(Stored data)
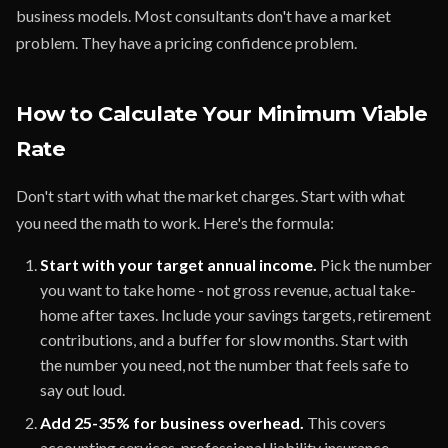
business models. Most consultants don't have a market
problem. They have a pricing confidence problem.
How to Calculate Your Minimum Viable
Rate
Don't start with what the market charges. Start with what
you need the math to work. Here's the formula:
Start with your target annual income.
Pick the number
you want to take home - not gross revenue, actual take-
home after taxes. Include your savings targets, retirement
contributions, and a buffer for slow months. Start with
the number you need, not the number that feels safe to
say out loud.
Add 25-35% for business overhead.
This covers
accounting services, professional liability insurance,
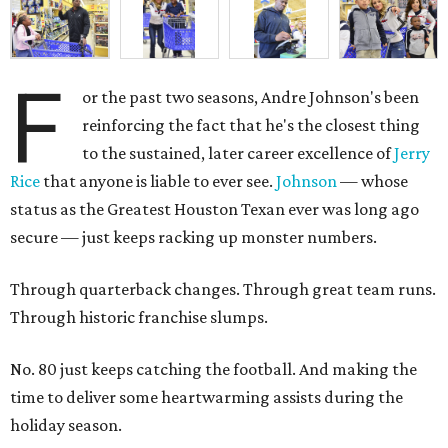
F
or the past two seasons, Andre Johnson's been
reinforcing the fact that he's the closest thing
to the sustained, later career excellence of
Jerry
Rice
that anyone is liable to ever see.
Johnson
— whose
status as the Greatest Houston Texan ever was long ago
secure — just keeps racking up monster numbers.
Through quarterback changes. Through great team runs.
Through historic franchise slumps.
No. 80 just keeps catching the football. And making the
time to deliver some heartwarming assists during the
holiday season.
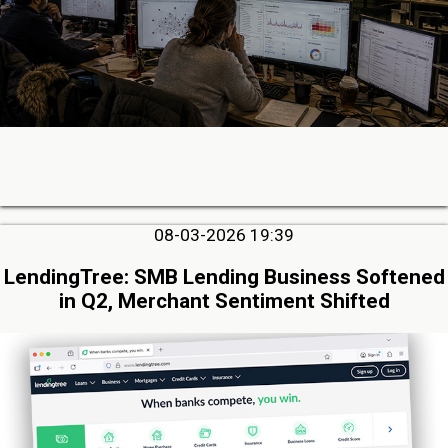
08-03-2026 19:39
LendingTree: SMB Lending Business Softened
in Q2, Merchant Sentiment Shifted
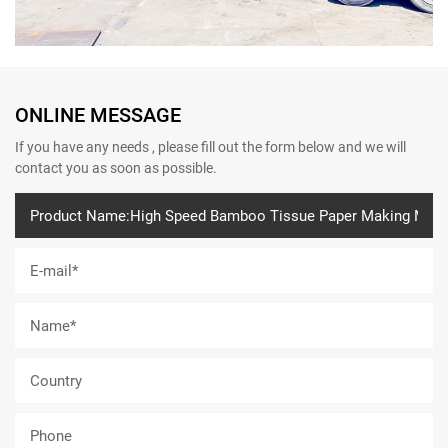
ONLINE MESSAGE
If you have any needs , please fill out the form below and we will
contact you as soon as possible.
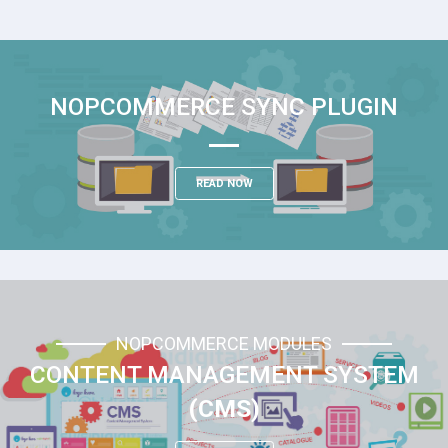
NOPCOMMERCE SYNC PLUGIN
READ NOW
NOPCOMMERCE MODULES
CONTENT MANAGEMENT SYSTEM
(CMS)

---

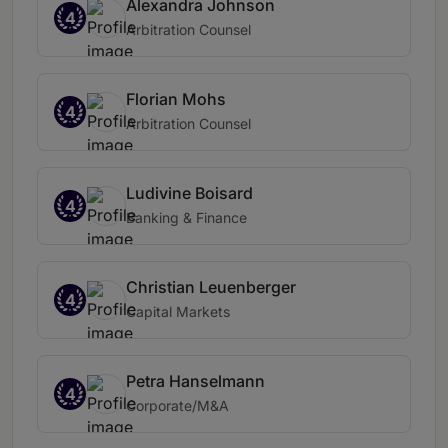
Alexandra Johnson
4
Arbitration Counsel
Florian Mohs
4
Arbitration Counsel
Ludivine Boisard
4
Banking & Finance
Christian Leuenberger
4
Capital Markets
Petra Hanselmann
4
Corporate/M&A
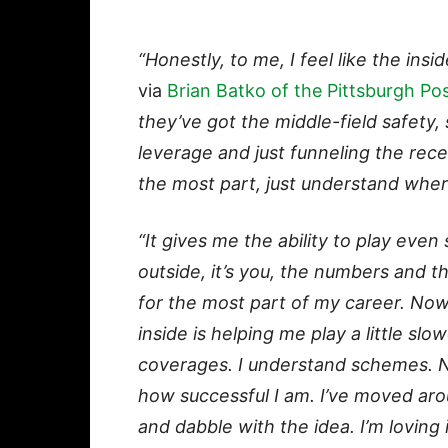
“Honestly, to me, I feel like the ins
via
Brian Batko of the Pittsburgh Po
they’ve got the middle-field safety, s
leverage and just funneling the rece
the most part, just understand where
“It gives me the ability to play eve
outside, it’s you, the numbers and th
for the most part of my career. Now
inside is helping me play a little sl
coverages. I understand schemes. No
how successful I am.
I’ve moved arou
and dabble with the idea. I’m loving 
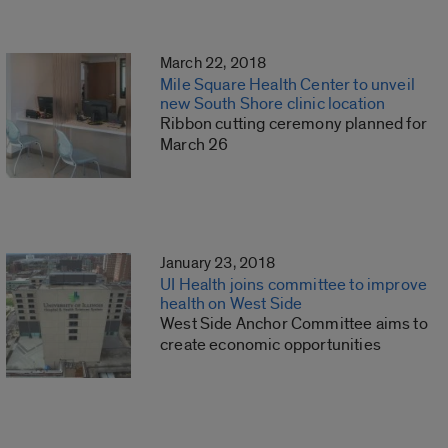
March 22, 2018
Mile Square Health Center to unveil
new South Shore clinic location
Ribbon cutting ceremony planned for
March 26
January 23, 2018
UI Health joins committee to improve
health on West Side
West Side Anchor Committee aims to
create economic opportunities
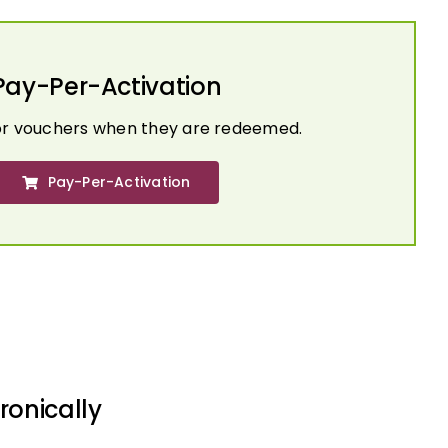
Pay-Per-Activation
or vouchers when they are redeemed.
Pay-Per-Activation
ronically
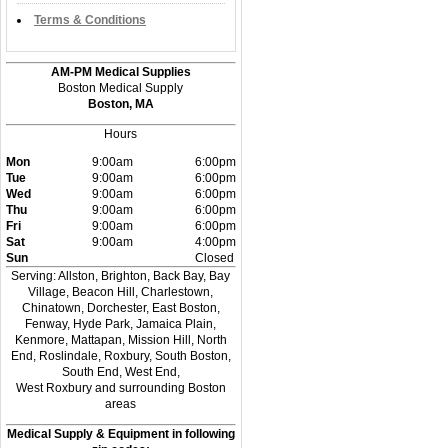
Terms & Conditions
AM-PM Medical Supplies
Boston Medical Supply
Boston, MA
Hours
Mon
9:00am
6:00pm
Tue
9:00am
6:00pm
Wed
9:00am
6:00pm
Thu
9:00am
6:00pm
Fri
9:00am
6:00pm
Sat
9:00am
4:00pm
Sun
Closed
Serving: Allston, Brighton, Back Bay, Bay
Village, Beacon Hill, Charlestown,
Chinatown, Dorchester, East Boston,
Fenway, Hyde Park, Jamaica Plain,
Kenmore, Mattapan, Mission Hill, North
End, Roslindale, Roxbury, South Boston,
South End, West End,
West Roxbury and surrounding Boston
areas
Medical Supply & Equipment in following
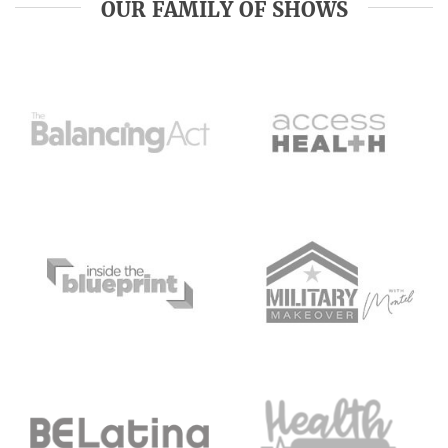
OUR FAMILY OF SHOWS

**Work instruction:** Return, unchanged, the run of lines above that opens with the line containing "business models. Most" and closes with the line containing "contributions, and a". Include both.

**Expected answer:**
business models. Most consultants don't have a market
problem. They have a pricing confidence problem.
How to Calculate Your Minimum Viable
Rate
Don't start with what the market charges. Start with what
you need the math to work. Here's the formula:
Start with your target annual income.
Pick the number
you want to take home - not gross revenue, actual take-
home after taxes. Include your savings targets, retirement
contributions, and a buffer for slow months. Start with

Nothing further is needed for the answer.